Restructuring programs by tucking statements into functions

https://doi.org/10.1016/S0950-5849(98)00091-3Get rights and content

Abstract

Changing the internal structure of a program without changing its behavior is called restructuring. This paper presents a transformation called tuck for restructuring programs by decomposing large functions into small functions. Tuck consists of three steps: Wedge, Split, and Fold. A wedge a subset of statements in a slice-contains computations that are related and that may create a meaningful function. The statements in a wedge are split from the rest of the code and folded into a new function. A call to the new function is placed in the now restructured function. That tuck does not alter the behavior of the original function follows from the semantic preserving properties of a slice.

Introduction

Software restructuring is the transformation of software from one representation to another at the same relative abstraction level, without changing the external behavior of the subject system [10]. A software system may be restructured to make it easier to understand and change, and therefore less costly to maintain [2]. Restructuring may also be the enabling step for reengineering a system 34, 39, and for reverse engineering a system to extract its abstractions 6, 18, 38.
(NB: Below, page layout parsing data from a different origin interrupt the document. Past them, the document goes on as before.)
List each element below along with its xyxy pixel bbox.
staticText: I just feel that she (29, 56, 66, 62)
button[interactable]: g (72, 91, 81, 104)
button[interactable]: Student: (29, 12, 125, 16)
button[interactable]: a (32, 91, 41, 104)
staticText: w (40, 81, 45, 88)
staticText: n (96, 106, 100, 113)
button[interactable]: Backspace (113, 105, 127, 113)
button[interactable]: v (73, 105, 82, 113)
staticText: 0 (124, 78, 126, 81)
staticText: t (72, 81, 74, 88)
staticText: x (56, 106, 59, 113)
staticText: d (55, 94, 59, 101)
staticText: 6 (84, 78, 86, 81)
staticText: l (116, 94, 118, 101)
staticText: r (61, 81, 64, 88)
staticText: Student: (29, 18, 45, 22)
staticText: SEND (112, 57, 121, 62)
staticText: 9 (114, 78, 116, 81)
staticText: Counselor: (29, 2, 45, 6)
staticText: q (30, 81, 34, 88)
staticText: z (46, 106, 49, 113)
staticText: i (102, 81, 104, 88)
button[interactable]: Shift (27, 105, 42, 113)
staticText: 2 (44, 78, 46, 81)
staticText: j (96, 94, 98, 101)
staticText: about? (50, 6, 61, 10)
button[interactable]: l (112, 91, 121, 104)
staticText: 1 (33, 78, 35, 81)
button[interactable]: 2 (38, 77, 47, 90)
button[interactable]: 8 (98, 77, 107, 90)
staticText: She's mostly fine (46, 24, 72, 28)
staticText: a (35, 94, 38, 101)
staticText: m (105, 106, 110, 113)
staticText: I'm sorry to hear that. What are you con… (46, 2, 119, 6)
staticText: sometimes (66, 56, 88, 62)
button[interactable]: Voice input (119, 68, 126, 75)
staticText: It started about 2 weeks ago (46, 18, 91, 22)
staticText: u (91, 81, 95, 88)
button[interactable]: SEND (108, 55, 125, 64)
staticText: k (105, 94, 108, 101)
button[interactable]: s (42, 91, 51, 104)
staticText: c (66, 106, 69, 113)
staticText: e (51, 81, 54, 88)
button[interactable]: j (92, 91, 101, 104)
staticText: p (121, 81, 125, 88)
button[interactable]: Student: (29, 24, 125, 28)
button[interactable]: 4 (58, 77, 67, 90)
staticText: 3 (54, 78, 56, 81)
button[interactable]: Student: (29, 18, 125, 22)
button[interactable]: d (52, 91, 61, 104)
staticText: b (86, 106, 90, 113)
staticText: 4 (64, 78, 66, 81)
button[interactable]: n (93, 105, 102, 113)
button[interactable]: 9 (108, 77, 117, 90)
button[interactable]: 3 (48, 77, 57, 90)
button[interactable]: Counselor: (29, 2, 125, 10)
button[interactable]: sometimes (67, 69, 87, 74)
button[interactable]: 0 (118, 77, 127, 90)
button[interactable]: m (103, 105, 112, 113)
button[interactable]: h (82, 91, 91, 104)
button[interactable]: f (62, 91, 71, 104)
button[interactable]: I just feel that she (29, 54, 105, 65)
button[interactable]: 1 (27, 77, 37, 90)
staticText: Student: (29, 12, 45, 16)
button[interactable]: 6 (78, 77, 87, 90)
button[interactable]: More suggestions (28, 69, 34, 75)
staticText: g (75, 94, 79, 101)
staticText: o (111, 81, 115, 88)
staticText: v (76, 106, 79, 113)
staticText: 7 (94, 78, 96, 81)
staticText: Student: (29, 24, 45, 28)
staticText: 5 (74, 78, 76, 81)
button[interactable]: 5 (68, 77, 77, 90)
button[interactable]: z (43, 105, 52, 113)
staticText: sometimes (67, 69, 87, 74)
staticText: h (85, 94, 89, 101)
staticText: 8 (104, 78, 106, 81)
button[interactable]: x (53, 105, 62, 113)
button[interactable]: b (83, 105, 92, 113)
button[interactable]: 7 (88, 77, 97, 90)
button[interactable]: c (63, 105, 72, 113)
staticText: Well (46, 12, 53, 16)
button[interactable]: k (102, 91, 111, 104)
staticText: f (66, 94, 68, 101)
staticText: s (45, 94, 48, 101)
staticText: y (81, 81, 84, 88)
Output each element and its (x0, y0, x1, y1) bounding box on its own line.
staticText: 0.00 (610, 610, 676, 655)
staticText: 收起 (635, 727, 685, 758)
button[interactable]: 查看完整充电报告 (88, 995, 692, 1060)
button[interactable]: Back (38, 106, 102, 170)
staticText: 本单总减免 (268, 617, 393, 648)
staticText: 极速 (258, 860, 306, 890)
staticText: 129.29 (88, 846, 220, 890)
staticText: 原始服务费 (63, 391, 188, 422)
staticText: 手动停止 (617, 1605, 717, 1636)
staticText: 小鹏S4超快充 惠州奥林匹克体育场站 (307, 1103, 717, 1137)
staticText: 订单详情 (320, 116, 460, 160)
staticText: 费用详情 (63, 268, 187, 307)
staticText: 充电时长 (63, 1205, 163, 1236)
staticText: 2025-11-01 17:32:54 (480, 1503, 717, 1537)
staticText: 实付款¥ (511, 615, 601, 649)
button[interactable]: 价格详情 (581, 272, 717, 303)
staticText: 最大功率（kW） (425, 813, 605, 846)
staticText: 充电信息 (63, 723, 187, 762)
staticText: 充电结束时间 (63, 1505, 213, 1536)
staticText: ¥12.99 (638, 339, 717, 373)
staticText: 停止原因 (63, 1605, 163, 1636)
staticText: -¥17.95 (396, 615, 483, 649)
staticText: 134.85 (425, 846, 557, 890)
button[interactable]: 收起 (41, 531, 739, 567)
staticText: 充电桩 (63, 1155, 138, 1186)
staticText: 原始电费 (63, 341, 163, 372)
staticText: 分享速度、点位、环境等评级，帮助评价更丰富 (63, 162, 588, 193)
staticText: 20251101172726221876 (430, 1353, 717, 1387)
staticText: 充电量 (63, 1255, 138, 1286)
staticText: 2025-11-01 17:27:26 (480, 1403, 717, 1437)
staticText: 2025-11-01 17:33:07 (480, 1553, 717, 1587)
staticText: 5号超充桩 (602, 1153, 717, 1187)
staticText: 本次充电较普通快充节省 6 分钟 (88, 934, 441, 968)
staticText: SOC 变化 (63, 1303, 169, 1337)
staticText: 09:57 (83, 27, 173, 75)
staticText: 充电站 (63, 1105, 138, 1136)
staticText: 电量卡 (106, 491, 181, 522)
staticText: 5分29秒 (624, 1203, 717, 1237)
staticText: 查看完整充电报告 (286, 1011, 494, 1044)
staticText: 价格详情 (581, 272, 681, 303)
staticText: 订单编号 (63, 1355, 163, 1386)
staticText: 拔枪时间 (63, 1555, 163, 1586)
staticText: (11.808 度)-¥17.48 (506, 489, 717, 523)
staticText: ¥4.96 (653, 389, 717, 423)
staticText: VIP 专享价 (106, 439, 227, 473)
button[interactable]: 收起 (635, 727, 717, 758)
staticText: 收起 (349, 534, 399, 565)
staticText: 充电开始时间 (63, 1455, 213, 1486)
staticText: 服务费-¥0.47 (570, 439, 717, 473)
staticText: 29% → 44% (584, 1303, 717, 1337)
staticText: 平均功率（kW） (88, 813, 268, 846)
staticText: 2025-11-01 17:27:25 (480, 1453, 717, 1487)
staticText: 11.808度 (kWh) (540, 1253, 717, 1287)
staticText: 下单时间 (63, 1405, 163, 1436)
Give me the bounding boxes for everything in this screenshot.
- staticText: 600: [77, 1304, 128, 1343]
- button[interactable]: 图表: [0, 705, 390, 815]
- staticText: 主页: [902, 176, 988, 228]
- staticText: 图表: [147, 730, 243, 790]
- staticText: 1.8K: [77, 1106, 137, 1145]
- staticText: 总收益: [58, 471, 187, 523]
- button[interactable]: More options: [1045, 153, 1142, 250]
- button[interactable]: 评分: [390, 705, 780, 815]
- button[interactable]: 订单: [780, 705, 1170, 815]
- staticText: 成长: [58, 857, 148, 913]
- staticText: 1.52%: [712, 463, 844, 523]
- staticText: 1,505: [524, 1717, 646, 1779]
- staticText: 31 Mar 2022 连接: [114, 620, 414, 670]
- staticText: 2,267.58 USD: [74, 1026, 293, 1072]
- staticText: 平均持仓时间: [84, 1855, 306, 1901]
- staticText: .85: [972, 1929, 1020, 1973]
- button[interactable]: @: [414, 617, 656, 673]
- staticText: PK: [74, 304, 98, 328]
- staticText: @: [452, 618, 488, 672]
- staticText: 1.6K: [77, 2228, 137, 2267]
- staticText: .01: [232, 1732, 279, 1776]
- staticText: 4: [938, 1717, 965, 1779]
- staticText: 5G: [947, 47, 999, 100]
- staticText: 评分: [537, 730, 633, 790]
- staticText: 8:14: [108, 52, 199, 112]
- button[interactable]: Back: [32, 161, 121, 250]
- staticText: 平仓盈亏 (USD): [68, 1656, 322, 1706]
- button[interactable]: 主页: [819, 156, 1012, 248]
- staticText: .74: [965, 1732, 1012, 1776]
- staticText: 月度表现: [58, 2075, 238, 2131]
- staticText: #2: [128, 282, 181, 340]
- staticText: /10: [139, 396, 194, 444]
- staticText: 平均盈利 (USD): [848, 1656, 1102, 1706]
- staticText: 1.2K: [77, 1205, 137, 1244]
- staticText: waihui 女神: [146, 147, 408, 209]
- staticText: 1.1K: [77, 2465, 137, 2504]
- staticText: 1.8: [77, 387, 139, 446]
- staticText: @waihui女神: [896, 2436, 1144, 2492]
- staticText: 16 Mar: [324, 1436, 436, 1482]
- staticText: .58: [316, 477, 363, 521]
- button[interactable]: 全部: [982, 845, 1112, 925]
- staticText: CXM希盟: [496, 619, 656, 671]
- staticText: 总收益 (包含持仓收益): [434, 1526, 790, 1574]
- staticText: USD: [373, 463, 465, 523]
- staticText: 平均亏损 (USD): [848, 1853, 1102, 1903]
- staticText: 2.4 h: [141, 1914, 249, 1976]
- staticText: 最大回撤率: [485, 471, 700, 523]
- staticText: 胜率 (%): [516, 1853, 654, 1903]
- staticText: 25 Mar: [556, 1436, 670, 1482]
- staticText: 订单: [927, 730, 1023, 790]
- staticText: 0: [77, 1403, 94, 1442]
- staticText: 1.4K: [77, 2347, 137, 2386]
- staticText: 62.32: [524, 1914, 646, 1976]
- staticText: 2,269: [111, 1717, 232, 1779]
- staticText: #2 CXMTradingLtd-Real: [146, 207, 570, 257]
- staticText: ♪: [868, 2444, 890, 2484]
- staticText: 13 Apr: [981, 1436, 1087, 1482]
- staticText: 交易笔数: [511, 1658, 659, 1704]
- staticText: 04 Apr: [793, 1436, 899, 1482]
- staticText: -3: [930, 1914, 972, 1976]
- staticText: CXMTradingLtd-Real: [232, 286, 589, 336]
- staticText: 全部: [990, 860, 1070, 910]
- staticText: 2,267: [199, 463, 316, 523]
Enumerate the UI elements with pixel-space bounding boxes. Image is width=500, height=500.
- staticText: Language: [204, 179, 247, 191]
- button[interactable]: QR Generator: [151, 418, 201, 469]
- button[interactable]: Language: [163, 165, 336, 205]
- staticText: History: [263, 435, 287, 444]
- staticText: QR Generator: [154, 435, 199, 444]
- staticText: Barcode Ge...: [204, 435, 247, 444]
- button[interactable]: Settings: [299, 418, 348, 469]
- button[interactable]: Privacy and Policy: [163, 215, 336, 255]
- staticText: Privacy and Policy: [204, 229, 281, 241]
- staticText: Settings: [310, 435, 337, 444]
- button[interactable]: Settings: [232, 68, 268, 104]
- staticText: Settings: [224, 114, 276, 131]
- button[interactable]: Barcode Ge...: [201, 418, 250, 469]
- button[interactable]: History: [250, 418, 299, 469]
Restructuring in the early days of structured programming implied removing the goto statements 1, 3, 22. This notion of restructuring is quite mature and has led to several automated tools [2]. Even though automatic removal of goto statements does not always produce programs that are desirable [9], such restructuring is a necessary step for creating higher, logic-based abstractions from code 6, 18, 38, 39.

This paper investigates the problem of restructuring programs by breaking their large code fragments and tucking them into new functions. The technical challenge in creating new functions lies in capturing computations that are meaningfully related. If that was not necessary, one could simply create functions by breaking off contiguous pieces of code of some pre-set size, such as done by Sneed and Jandrasics [34]. Such a straightforward approach may not yield good functions because of the interleaving of unrelated computations in real-world code [32].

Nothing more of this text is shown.